Extracted page text data ▸
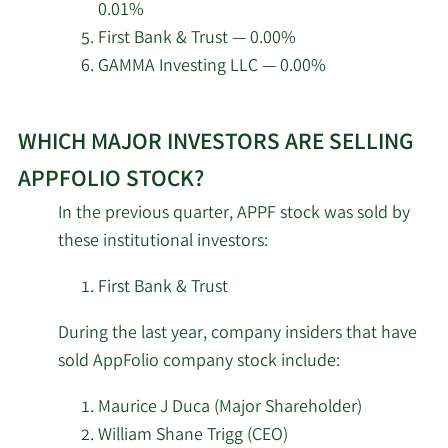
Major
0.01%
8/26/2024
Maurice J Duca
School Empls Retrmt SYS
Shareholder
First Bank & Trust — 0.00%
GAMMA Investing LLC — 0.00%
5/1/2026
Fifth Third Bancorp
8,600
William Shane
8/16/2024
CEO
Trigg
Learn
Azzad Asset
4/30/2026
4,471
WHICH MAJOR INVESTORS ARE SELLING
More
Management Inc. ADV
8/15/2024
Matthew S. Mazza
Insider
about
APPFOLIO STOCK?
top
Granite Investment
Major
4/30/2026
48,774
In the previous quarter, APPF stock was sold by
7/29/2024
Maurice J Duca
institutional
Partners LLC
Shareholder
these institutional investors:
investors
Oregon Public
of
Major
First Bank & Trust
7/26/2024
Maurice J Duca
4/30/2026
Employees Retirement
4,926
Shareholder
AppFolio
Fund
During the last year, company insiders that have
stock.
Major
sold AppFolio company stock include:
7/24/2024
Maurice J Duca
Quantum Portfolio
Shareholder
4/30/2026
7,018
Management LLC
Maurice J Duca (Major Shareholder)
William Shane Trigg (CEO)
Major
7/22/2024
Klaus Schauser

What to work on ▸ Exactly as written, give the entries above again, with no images.

Task result ▸
Major
0.01%
8/26/2024
Maurice J Duca
School Empls Retrmt SYS
Shareholder
First Bank & Trust — 0.00%
GAMMA Investing LLC — 0.00%
5/1/2026
Fifth Third Bancorp
8,600
William Shane
8/16/2024
CEO
Trigg
Learn
Azzad Asset
4/30/2026
4,471
WHICH MAJOR INVESTORS ARE SELLING
More
Management Inc. ADV
8/15/2024
Matthew S. Mazza
Insider
about
APPFOLIO STOCK?
top
Granite Investment
Major
4/30/2026
48,774
In the previous quarter, APPF stock was sold by
7/29/2024
Maurice J Duca
institutional
Partners LLC
Shareholder
these institutional investors:
investors
Oregon Public
of
Major
First Bank & Trust
7/26/2024
Maurice J Duca
4/30/2026
Employees Retirement
4,926
Shareholder
AppFolio
Fund
During the last year, company insiders that have
stock.
Major
sold AppFolio company stock include:
7/24/2024
Maurice J Duca
Quantum Portfolio
Shareholder
4/30/2026
7,018
Management LLC
Maurice J Duca (Major Shareholder)
William Shane Trigg (CEO)
Major
7/22/2024
Klaus Schauser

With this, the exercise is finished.